HARRISBURG, Pennsylvania — For the second time in two years, the Pennsylvania House of Representatives on Thursday sent a proposal to privatize the operations of much of the state-controlled wine and liquor store system, but it faces an uncertain fate and is challenged as a long-term fiscal loser for the state government.
The proposal, which would also liberalize beer sales laws, passed the Republican-controlled chamber after five hours of debate, 114 to 87, over the objection of every Democrat and four Republicans.
Leaders of the Senate Republican majority have been noncommittal about the measure, and it faces a veto by Democratic Gov. Tom Wolf, who favors keeping the state system and trying to make it more profitable.
Under the bill, private wholesalers, not the state, would market products to retailers, and around 2,500 wine or liquor outlets could replace all but 100 of the approximately 600 state-controlled stores.
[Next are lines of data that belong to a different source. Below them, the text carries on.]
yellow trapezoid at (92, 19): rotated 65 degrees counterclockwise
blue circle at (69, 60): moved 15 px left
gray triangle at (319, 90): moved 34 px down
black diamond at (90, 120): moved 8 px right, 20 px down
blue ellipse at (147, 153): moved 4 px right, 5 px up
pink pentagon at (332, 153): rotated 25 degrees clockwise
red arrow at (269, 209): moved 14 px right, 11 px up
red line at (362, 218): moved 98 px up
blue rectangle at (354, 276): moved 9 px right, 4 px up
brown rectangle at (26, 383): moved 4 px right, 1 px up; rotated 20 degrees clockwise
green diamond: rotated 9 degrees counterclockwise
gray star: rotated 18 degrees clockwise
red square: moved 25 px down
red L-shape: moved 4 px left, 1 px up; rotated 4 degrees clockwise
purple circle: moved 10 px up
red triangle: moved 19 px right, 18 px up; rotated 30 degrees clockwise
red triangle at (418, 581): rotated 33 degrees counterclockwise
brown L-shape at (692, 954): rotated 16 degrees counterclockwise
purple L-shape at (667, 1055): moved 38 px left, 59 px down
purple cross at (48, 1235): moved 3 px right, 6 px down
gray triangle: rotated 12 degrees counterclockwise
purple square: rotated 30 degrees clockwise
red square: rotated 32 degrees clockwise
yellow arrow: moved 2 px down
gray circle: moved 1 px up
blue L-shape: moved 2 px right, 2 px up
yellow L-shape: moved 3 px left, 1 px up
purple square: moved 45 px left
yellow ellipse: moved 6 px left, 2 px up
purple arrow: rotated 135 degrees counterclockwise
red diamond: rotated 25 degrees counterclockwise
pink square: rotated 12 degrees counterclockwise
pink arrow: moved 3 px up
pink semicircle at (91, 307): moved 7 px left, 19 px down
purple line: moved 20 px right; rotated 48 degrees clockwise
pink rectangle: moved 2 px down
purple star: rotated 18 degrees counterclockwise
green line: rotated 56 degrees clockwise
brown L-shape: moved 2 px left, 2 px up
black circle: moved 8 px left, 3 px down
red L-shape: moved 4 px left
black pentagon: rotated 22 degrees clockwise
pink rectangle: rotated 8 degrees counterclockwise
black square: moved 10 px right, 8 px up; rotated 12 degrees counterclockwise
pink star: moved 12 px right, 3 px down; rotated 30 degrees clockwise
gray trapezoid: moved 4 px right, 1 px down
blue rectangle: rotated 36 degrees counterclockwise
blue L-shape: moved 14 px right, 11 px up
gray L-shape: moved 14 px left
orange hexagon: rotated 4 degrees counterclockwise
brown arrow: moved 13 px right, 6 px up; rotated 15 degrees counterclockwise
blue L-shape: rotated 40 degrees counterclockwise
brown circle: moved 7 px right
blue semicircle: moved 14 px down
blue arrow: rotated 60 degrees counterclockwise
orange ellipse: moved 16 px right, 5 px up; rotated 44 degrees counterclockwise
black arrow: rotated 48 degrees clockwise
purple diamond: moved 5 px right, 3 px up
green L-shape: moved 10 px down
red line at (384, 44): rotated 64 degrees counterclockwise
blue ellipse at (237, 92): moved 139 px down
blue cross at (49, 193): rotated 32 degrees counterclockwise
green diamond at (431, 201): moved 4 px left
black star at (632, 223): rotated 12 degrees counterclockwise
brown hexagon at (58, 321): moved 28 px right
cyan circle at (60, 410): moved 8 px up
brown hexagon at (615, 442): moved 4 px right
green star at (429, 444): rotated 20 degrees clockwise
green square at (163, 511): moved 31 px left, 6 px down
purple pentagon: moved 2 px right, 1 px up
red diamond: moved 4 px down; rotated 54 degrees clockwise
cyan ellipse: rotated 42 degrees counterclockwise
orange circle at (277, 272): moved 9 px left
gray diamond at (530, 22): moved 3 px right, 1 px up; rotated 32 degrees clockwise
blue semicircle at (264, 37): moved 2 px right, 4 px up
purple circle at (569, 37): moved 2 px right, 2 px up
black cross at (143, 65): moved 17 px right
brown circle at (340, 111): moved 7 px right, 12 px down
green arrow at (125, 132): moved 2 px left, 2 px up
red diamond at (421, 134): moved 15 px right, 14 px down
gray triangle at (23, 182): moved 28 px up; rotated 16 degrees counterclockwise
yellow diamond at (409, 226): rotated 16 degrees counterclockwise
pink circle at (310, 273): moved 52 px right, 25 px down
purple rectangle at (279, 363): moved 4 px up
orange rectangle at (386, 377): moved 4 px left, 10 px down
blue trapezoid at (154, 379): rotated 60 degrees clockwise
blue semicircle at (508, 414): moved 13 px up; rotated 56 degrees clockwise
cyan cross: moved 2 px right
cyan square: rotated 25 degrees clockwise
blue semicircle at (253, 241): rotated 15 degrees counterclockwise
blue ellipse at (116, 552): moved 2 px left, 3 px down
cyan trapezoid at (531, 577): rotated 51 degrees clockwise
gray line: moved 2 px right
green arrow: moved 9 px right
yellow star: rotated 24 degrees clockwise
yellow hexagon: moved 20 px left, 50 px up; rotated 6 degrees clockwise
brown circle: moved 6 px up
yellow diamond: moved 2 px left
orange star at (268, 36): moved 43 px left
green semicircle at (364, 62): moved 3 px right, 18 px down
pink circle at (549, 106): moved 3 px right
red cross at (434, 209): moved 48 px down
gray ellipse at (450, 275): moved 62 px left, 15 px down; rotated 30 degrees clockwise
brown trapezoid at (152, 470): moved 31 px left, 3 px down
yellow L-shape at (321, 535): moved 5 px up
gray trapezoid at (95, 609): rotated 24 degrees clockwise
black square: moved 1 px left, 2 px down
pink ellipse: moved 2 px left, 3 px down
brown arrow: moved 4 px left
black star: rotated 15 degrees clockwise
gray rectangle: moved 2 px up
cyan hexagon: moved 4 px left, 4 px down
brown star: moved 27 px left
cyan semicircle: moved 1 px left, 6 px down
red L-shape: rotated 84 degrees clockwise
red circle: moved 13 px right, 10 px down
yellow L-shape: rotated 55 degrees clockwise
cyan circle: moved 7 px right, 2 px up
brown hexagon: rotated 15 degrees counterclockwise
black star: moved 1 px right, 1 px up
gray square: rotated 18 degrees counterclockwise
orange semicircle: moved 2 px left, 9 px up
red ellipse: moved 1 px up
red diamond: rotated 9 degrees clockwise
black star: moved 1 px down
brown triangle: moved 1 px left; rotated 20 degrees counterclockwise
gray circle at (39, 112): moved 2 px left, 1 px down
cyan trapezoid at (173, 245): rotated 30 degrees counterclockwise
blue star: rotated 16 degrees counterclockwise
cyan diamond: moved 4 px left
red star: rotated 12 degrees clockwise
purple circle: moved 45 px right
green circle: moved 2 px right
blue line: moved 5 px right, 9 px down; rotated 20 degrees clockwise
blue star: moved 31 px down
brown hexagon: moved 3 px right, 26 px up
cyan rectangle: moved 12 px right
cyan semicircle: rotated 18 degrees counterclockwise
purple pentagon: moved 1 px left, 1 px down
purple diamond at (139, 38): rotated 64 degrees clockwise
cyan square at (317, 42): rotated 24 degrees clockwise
A similar bill passed the House in 2013, but it died in the Senate, despite support from then-Gov. Tom Corbett, a Republican. Still, Liquor Control Committee Chairman Chris Ross, R-Chester, said afterward that he is optimistic after almost four decades of efforts to privatize the system.
"There is an inevitable feeling about this right now that we are relentlessly moving toward privatization and I think many people that have been in opposition are becoming resigned to the fact that it is coming," Ross said. "It has been way too long in Pennsylvania."
House GOP leaders are expected to make the legislation a key bargaining chip in June, when Wolf and the Senate will look for House approval of their top priorities during budget negotiations.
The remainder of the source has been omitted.